Imagine we have the following problem:

  1. We have http clients that execute requests to our software. So we have one process that is always available to them and stores their requests in a queue.
  2. We need to dispatch these requests to a machine that is in our internal network (again via HTTP).
  3. Such a machine is not always available. It is started (and stopped when the queue is empty) on demand by our software (again HTTP request to a "manager" machine).
  4. We have several (or lots) of the above.

So basically, we have one logical entity, that for the sake of argument, we will call a "job queue". Every job queue consists of several (heterogenous) processes. One that implements the actual queue and is always available (doesn't block). One that manages a worker machine. We also have several (spawned on demand) workers, that take entries off the queue, try to send them to the worker machine, work around errors; maybe return (unsuccessful) attempts to the queue (to be retried) etc. And we maybe also have a "manager" process that coordinates the work of the above. And we have lots of "job queues" who all consist of lots of processes.

NOTE: this may not be the perfect solution to this exact problem, but let's assume that it is. My question is not about how to solve the problem, but how to manage such "groups" of processes that represent logical entities.
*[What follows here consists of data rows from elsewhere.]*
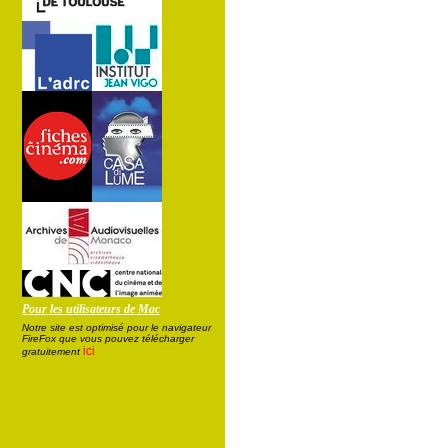
Pour les utilisateurs de Mac
Notre site est optimisé pour le navigateur
FireFox que vous pouvez télécharger
ici
gratuitement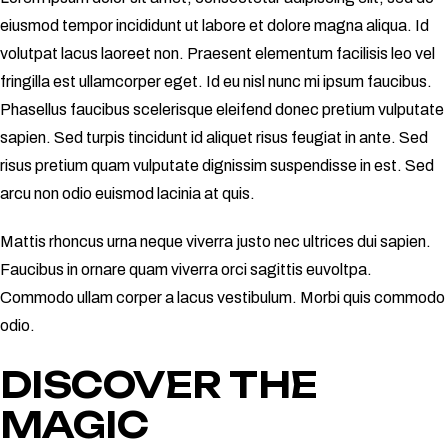
eiusmod tempor incididunt ut labore et dolore magna aliqua. Id
volutpat lacus laoreet non. Praesent elementum facilisis leo vel
fringilla est ullamcorper eget. Id eu nisl nunc mi ipsum faucibus.
Phasellus faucibus scelerisque eleifend donec pretium vulputate
sapien. Sed turpis tincidunt id aliquet risus feugiat in ante. Sed
risus pretium quam vulputate dignissim suspendisse in est. Sed
arcu non odio euismod lacinia at quis.
Mattis rhoncus urna neque viverra justo nec ultrices dui sapien.
Faucibus in ornare quam viverra orci sagittis euvoltpa.
Commodo ullam corper a lacus vestibulum. Morbi quis commodo
odio.
DISCOVER THE
MAGIC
So, how do you represent this in OTP? How many supervision trees do you have, do you share supervisors between "job queue" entities, or do you have a supervisor per logical entity. Also, how do you manage the whole thing.

I have a guess, but this is quite a tricky problem (as I already tried implementing it in several different ways), so I won't share my (maybe not so bad) idea (for now).

2

2 Answers

1
votes

I would use dedicated supervisor for each logical component (I guess you mean by logical: http-workers, manager, dispatchers). Each of those would have supervisor over one of those classes. I like it, because I can benefit from additional tools to control it (count children, see it in i(). etc.) and it nicely separates the system.

Gproc mentioned by @MinimeDJ and sync/async stuff is completely different thing.

I think it is not the best architecture if you need in system you described to use gproc. Redesign it to have as much as possible stateless layers. E.g. in stead of maintaining dispatchers = push model, try pull model = pull tasks from back-end machine. This solution makes queues stateless, you get rid of dispatchers and if anything goes wrong backend layer puts task again in some queue. Moreover Managers are just reduced to API to queues and some stats collectors. Load of back-end workers is measured and controlled (localy!) in each of those heterogeneous back-end modules.

0
votes

From very above we also have a system that consists of many special blocks and our first architecture was something similar to yours. Instead of HTTP we used RabbitMQ which I believe much more convenient in terms of messages exchange.

But before the final release we understood that it will be a real challenge to maintain the whole system in production.

So, we redesigned it again. Now we represent each logical block as a process gen_server. Each process has a unique name and lives in gproc. Since gproc can live on many nodes we have very easy to manage fault tolerant system.

So, I would say, that we have Manageable Object Model (we call it MOM coz we really love it).

So, for me your system seems to be overcomplicated. I don't know if my answer is useful at all, but sometimes it worth to think about your system in a way you never expected at the beginning. I hope you will find a way to manage it in an easy way.